Imagine a future where wearable devices no longer rely on bulky batteries but are powered by your body heat alone. This vision is no longer science fiction but an emerging reality, thanks to a groundbreaking development in thermoelectric materials.

An international research team led by scientists from China has developed a novel polymer-based thermoelectric material that achieves unprecedented performance, potentially revolutionizing flexible electronics and wearable technology. The findings were published on July 24, 2024, in the prestigious journal Nature .

The "Phonon Glass-Electron Crystal" Paradigm

High-performance thermoelectric materials have long pursued what scientists call the "phonon glass-electron crystal" ideal. This means the material should block heat transfer (phonons) like glass while allowing electrons to flow freely like crystals. While plastic materials naturally exhibit low thermal conductivity (phonon glass properties), their ordered molecular structures often compromise this advantage, limiting their thermoelectric performance.

Despite decades of research in molecular design and doping, polymer-based thermoelectric materials had plateaued at a figure of merit (ZT) around 0.5—far below commercial inorganic materials. This performance gap has severely hindered practical applications of organic thermoelectrics.

The PMHJ Breakthrough

The research team, led by Prof. Zhong'an Di from the Chinese Academy of Sciences and Prof. Lidong Zhao from Beihang University, developed a revolutionary polymer multi-period heterojunction (PMHJ) structure. This innovative design alternates layers of two different polymers with precise thickness control, creating periodic interfaces that effectively scatter phonons while maintaining good electrical conductivity.

By carefully selecting PDPPSe-12 and PBTTT polymers and using a 4Bx crosslinker, the team created PMHJ films with optimized layer thicknesses: 6.3±0.5 nm for PDPPSe-12, 4.2±0.4 nm for PBTTT, and 3.9±0.4 nm for the interface layer. This precise engineering resulted in a remarkable ZT value of 1.28 at 368 K (about 95°C), the first time any plastic-based thermoelectric material has surpassed the critical ZT>1.0 threshold.

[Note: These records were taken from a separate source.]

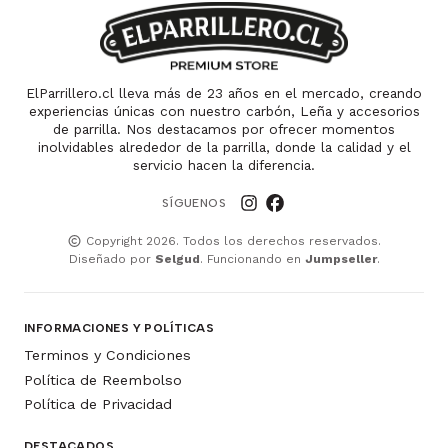
ElParrillero.cl lleva más de 23 años en el mercado, creando
experiencias únicas con nuestro carbón, Leña y accesorios
de parrilla. Nos destacamos por ofrecer momentos
inolvidables alrededor de la parrilla, donde la calidad y el
servicio hacen la diferencia.
SÍGUENOS
Copyright 2026. Todos los derechos reservados.
Diseñado por
Selgud
. Funcionando en
Jumpseller
.
INFORMACIONES Y POLÍTICAS
Terminos y Condiciones
Política de Reembolso
Política de Privacidad
DESTACADOS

Interface Engineering and Thermal Transport Control

The key to this breakthrough lies in the material's sophisticated interface design. By adjusting crosslinker content, researchers achieved a transition from bulk heterojunction to hierarchical heterojunction structures. Advanced characterization techniques, including in-situ depth-dependent optical absorption spectroscopy and nano-infrared AFM, confirmed the formation of well-defined periodic interfaces when crosslinker content reached 2 wt%.

These rough interfaces enhance phonon scattering, dramatically reducing thermal conductivity. Systematic experiments and theoretical collaborations revealed that when individual layer thickness approaches the phonon mean free path (below 10 nm), lattice thermal conductivity drops sharply—by over 70% in the optimized (6,4,4) PMHJ structure.

Versatility and Practical Applications

The PMHJ approach proved universally effective across different high-mobility polymers (PDPP3T, PDPP4T, and P3HT), reducing their thermal conductivity by 36%-76%. The resulting devices demonstrate exceptional flexibility, with curvature radii below 100 μm, enabling conformal attachment to irregular surfaces like human skin.

Notably, the team successfully scaled up production using solution processing, with uniform large-area films confirmed by TOF-SIMS characterization. Integrated devices achieved a normalized power density of 1.12 μW cm -2 K -2 , showcasing comprehensive advantages in both performance and manufacturability.

A New Chapter for Flexible Electronics

This breakthrough overcomes the fundamental limitation in polymer thermoelectrics by demonstrating effective thermal transport control. The PMHJ architecture provides a new pathway for further performance improvements in plastic-based thermoelectric materials.

The development opens exciting possibilities for self-powered flexible electronics, wearable devices, and biosensors. With performance now matching commercial inorganic materials at room temperature, PMHJ-based devices could soon power the next generation of portable and wearable technologies, bringing us closer to the vision of battery-free wearable electronics.